▶ **Stored data entries**
↓↓↓
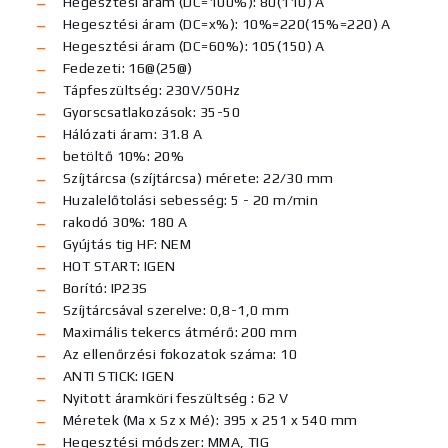
Hegesztési áram (DC=100%): 80(110) A
Hegesztési áram (DC=x%): 10%=220(15%=220) A
Hegesztési áram (DC=60%): 105(150) A
Fedezeti: 16@(25@)
Tápfeszültség: 230V/50Hz
Gyorscsatlakozások: 35-50
Hálózati áram: 31.8 A
betöltő 10%: 20%
Szíjtárcsa (szíjtárcsa) mérete: 22/30 mm
Huzalelőtolási sebesség: 5 - 20 m/min
rakodó 30%: 180 A
Gyújtás tig HF: NEM
HOT START: IGEN
Borító: IP23S
Szíjtárcsával szerelve: 0,8-1,0 mm
Maximális tekercs átmérő: 200 mm
Az ellenőrzési fokozatok száma: 10
ANTI STICK: IGEN
Nyitott áramköri feszültség : 62 V
Méretek (Ma x Sz x Mé): 395 x 251 x 540 mm
Hegesztési módszer: MMA, TIG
↑↑↑
▶ **Task to carry out**
Extract the lines above from the one containing "Az ellenőrzési fokozatok száma: 10" to the last line, both included, exactly as written.

▶ **Problem solution**
Az ellenőrzési fokozatok száma: 10
ANTI STICK: IGEN
Nyitott áramköri feszültség : 62 V
Méretek (Ma x Sz x Mé): 395 x 251 x 540 mm
Hegesztési módszer: MMA, TIG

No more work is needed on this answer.